# Activity
Nothing but the lines from the one containing "Δημήτρης Γιώτης" to the end of the data should be copied, exactly, and the pictures stay out.

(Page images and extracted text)
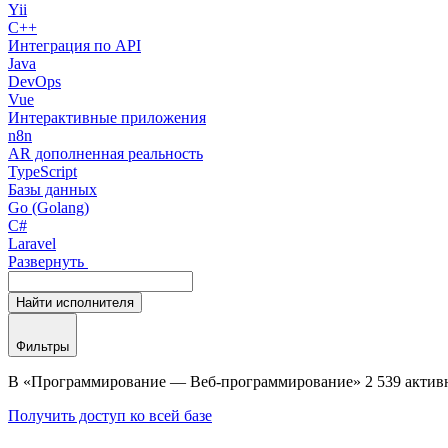
Yii
C++
Интеграция по API
Java
DevOps
Vue
Интерактивные приложения
n8n
AR дополненная реальность
TypeScript
Базы данных
Go (Golang)
C#
Laravel
Развернуть
Найти
исполнителя
Фильтры
В «Программирование — Веб-программирование» 2 539 активн
Получить доступ ко всей базе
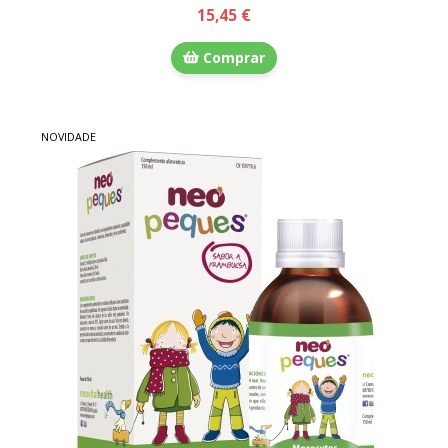
15,45 €
Comprar
NOVIDADE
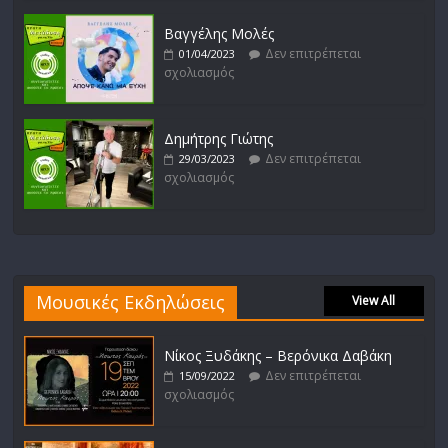
Βαγγέλης Μολές
Δεν επιτρέπεται
01/04/2023
σχολιασμός
Δημήτρης Γιώτης
Δεν επιτρέπεται
29/03/2023
σχολιασμός
Μουσικές Εκδηλώσεις
View All
Νίκος Ξυδάκης – Βερόνικα Δαβάκη
Δεν επιτρέπεται
15/09/2022
σχολιασμός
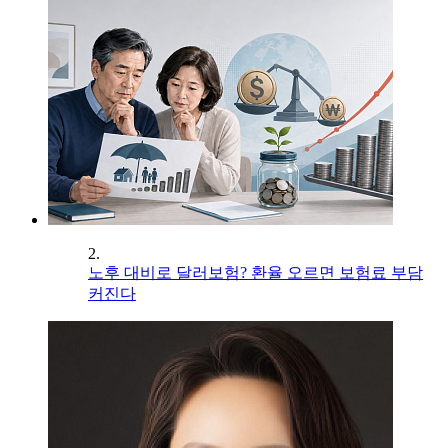
2.
노후 대비로 달러보험? 환율 오르면 보험료 부담
커진다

# Completed exercise
Δημήτρης Γιώτης
Δεν επιτρέπεται
29/03/2023
σχολιασμός
Μουσικές Εκδηλώσεις
View All
Νίκος Ξυδάκης – Βερόνικα Δαβάκη
Δεν επιτρέπεται
15/09/2022
σχολιασμός
2.
노후 대비로 달러보험? 환율 오르면 보험료 부담
커진다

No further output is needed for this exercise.